The only space used will be of recursion stack and no other space will be used
No,
So the case is, For each node, besides having a Node class, we’re also having a LinkedList class.
How is in place then? We are having an auxiliary container (the LinkedList class) to store the head and tail for us, Isnt it?
Can you share the whole code?
This is the link posted from the webinar.
The relevant part is:
class node{
public:
int data;
node*left;
node*right;
node(int d){
data = d;
left = NULL;
right = NULL;
}
};
class LinkedList{
public:
node*head;
node*tail;
};
LinkedList tree2LL(node*root){
LinkedList l;
if(root==NULL){
l.head = l.tail = NULL;
return l;
}
else if(root->left==NULL && root->right==NULL){
l.head = root;
l.tail = root;
}
else if(root->left!=NULL && root->right==NULL){
LinkedList leftLL = tree2LL(root->left);
leftLL.tail->right = root;
l.head = leftLL.head;
l.tail = root;
}
else if(root->left==NULL && root->right!=NULL){
LinkedList rightLL = tree2LL(root->right);
root->right = rightLL.head;
l.head = root;
l.tail = rightLL.tail;
}
else{
LinkedList leftLL = tree2LL(root->left);
LinkedList rightLL = tree2LL(root->right);
leftLL.tail->right = root;
root->right = rightLL.head;
l.head = leftLL.head;
l.tail = rightLL.tail;
}
return l;
}
int main(){
node*root = NULL;
LinkedList l = tree2LL(root);
node*temp = l.head;
while(temp!=NULL){
cout<<temp->data<<"->";
temp = temp->right;
}
cout<<"NULL"<<endl;
return 0;
}The auxiliary space used is not that much considerable as an in place algorithm can use a small amount of extra storage space is allowed for auxiliary variables.

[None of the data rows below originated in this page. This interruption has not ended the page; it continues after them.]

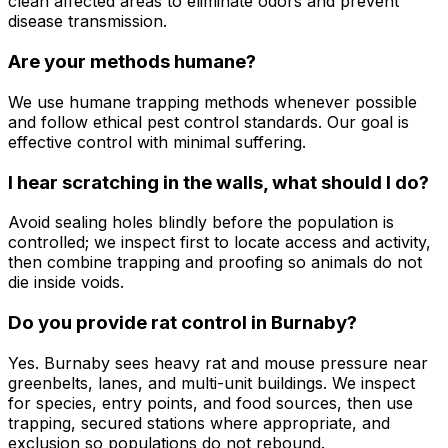
clean affected areas to eliminate odors and prevent
disease transmission.
Are your methods humane?
We use humane trapping methods whenever possible
and follow ethical pest control standards. Our goal is
effective control with minimal suffering.
I hear scratching in the walls, what should I do?
Avoid sealing holes blindly before the population is
controlled; we inspect first to locate access and activity,
then combine trapping and proofing so animals do not
die inside voids.
Do you provide rat control in Burnaby?
Yes. Burnaby sees heavy rat and mouse pressure near
greenbelts, lanes, and multi-unit buildings. We inspect
for species, entry points, and food sources, then use
trapping, secured stations where appropriate, and
exclusion so populations do not rebound.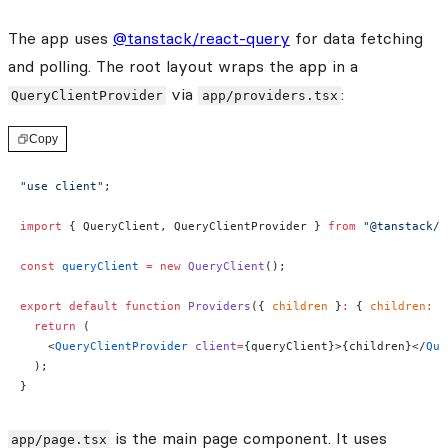
The app uses
@tanstack/react-query
for data fetching
and polling. The root layout wraps the app in a
via
:
QueryClientProvider
app/providers.tsx
Copy
"use client"
;
import
 { QueryClient, QueryClientProvider } 
from
 "@tanstack/r
const
 queryClient
 =
 new
 QueryClient
();
export
 default
 function
 Providers
({ 
children
 }
:
 { 
children
:
 R
  return
 (
    <
QueryClientProvider
 client
=
{queryClient}>{children}</
Que
  );
}
is the main page component. It uses
app/page.tsx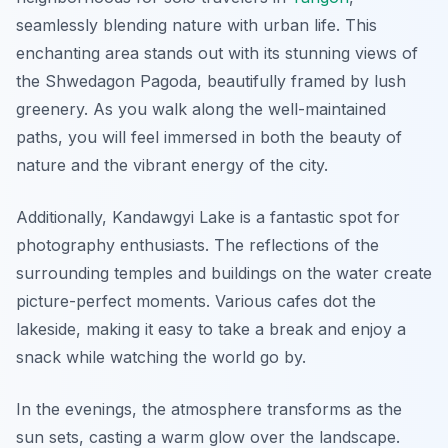
seamlessly blending nature with urban life. This
enchanting area stands out with its stunning views of
the Shwedagon Pagoda, beautifully framed by lush
greenery. As you walk along the well-maintained
paths, you will feel immersed in both the beauty of
nature and the vibrant energy of the city.
Additionally, Kandawgyi Lake is a fantastic spot for
photography enthusiasts. The reflections of the
surrounding temples and buildings on the water create
picture-perfect moments. Various cafes dot the
lakeside, making it easy to take a break and enjoy a
snack while watching the world go by.
In the evenings, the atmosphere transforms as the
sun sets, casting a warm glow over the landscape.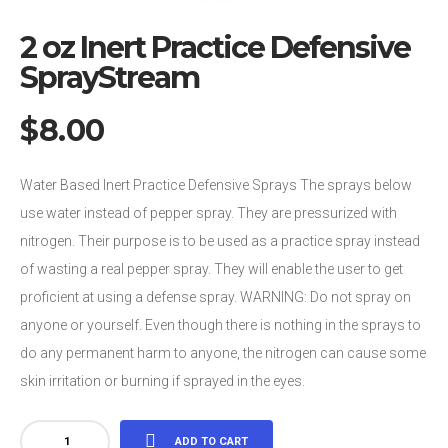
2 oz Inert Practice Defensive
SprayStream
$
8.00
Water Based Inert Practice Defensive Sprays The sprays below
use water instead of pepper spray. They are pressurized with
nitrogen. Their purpose is to be used as a practice spray instead
of wasting a real pepper spray. They will enable the user to get
proficient at using a defense spray. WARNING: Do not spray on
anyone or yourself. Even though there is nothing in the sprays to
do any permanent harm to anyone, the nitrogen can cause some
skin irritation or burning if sprayed in the eyes.
2
ADD TO CART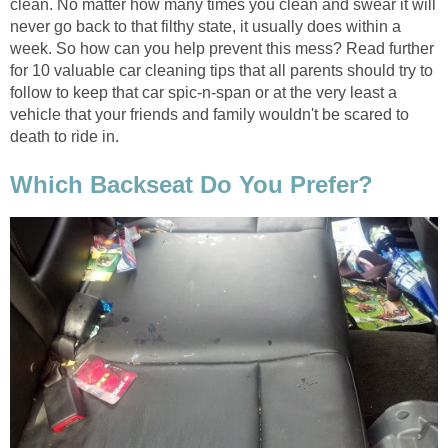
clean. No matter how many times you clean and swear it will
never go back to that filthy state, it usually does within a
week. So how can you help prevent this mess? Read further
for 10 valuable car cleaning tips that all parents should try to
follow to keep that car spic-n-span or at the very least a
vehicle that your friends and family wouldn't be scared to
death to ride in.
Which Backseat Do You Prefer?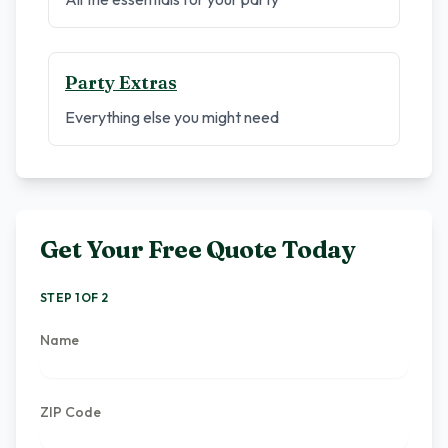
Party Extras
Everything else you might need
Get Your Free Quote Today
STEP 1 OF 2
Name
ZIP Code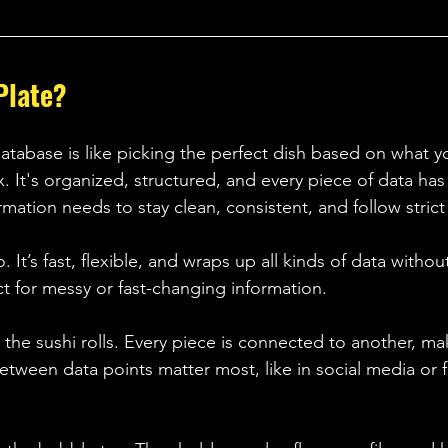
Plate? 
atabase is like picking the perfect dish based on what y
 It's organized, structured, and every piece of data has 
mation needs to stay clean, consistent, and follow strict 
. It’s fast, flexible, and wraps up all kinds of data witho
ct for messy or fast-changing information. 
the sushi rolls. Every piece is connected to another, ma
etween data points matter most, like in social media or 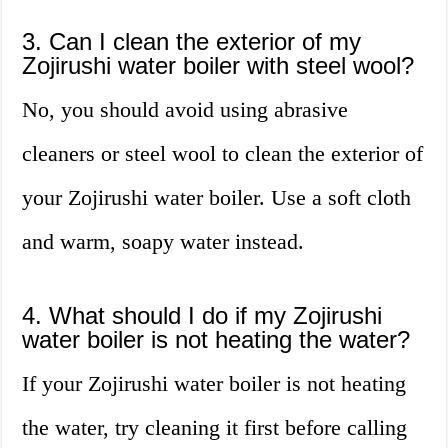
3. Can I clean the exterior of my
Zojirushi water boiler with steel wool?
No, you should avoid using abrasive
cleaners or steel wool to clean the exterior of
your Zojirushi water boiler. Use a soft cloth
and warm, soapy water instead.
4. What should I do if my Zojirushi
water boiler is not heating the water?
If your Zojirushi water boiler is not heating
the water, try cleaning it first before calling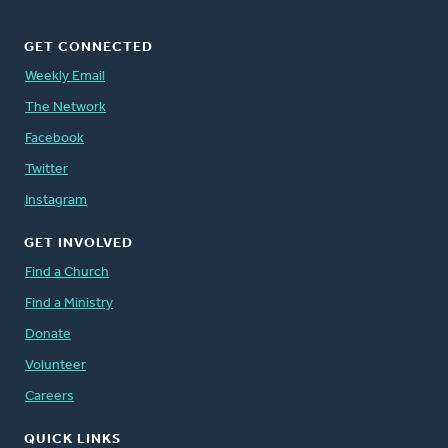
GET CONNECTED
Weekly Email
The Network
Facebook
Twitter
Instagram
GET INVOLVED
Find a Church
Find a Ministry
Donate
Volunteer
Careers
QUICK LINKS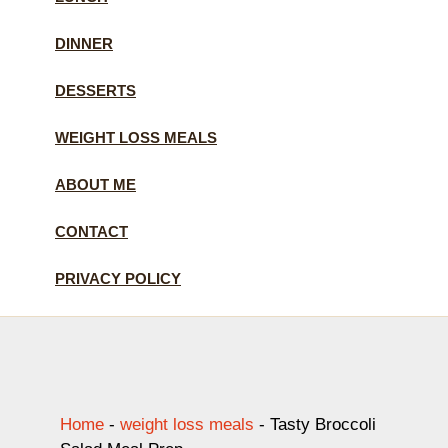
DINNER
DESSERTS
WEIGHT LOSS MEALS
ABOUT ME
CONTACT
PRIVACY POLICY
Home
-
weight loss meals
-
Tasty Broccoli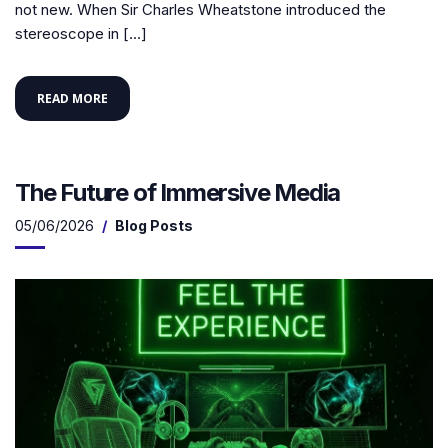
not new. When Sir Charles Wheatstone introduced the
stereoscope in […]
READ MORE
The Future of Immersive Media
05/06/2026
Blog Posts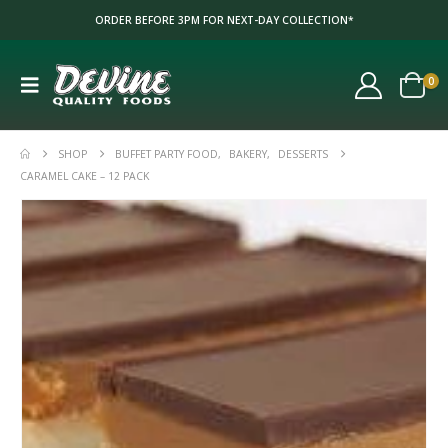
ORDER BEFORE 3PM FOR NEXT-DAY COLLECTION*
0
SHOP
BUFFET PARTY FOOD
,
BAKERY
,
DESSERTS
CARAMEL CAKE – 12 PACK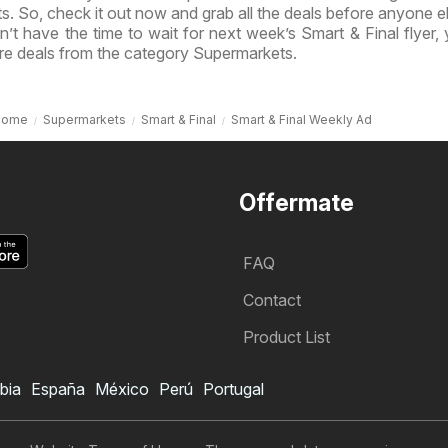
ts. So, check it out now and grab all the deals before anyone e
’t have the time to wait for next week’s Smart & Final flyer,
re deals from the category Supermarkets.
Home
Supermarkets
Smart & Final
Smart & Final Weekly Ad
Offermate
FAQ
Contact
Product List
bia
España
México
Perú
Portugal
Smart & Final Weekly Ad
Subscribe to Weekly Ad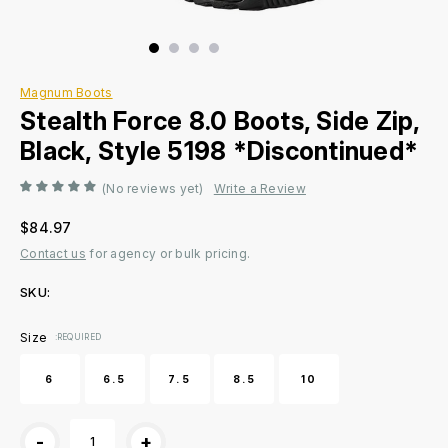
Magnum Boots
Stealth Force 8.0 Boots, Side Zip,
Black, Style 5198 *Discontinued*
(No reviews yet)
Write a Review
$84.97
Contact us
for agency or bulk pricing.
SKU:
Current
Size
:REQUIRED
Stock:
6
6.5
7.5
8.5
10
-
+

If the space used was of higher order then we would not have considered this inplace
The auxillary linkedlist stores only the pointers so it is not a big memory usage
Thanks for your reply.
Actually, The auxiliary space stores the approximately the same amount of memory as the Node class. Like the node class, this also has 2 pointers. Also note that this is for each node (Please confirm this point). If we compare:
Node class: 4 (int) + Node*(8) + Node*(8) = 20 bytes
Linked List class: Node*(16) + Node*(8) = 16 bytes
Thus 80% extra space per node. As far as I know, Inplace should be without using extra memory. Even if memory is used, it should be negligible. The memory usage here is non-negligible. Saving Node* in a stack or any other 1D data structure perhaps would have been much more space optimised that this. Each node* would take 8 bytes versus LinkedList class which takes 16 bytes.
Is there a better method than this? I saw a few other methods and they seem to be without this overhead requirement.
I also saw a few other questions where instead of inorder, the requirement was to convert the Binary tree into Linked list in Preorder and level order manner
Can we extend this approach for these questions too?
When we talk about space we don’t count the bytes and is measured using big-oh notation, here we are using recursion which will take O(H) space [The max depth ] of the tree.
If you use stack/queue just to store the node pointers then still it would be O(N) to store the pointers of all the nodes.
Clearly O(H)<= O(N) as height of the tree would be lesser than N unless it is skewed tree. So the approach discussed should be optimal.
Yes, that does make sense. Thank you!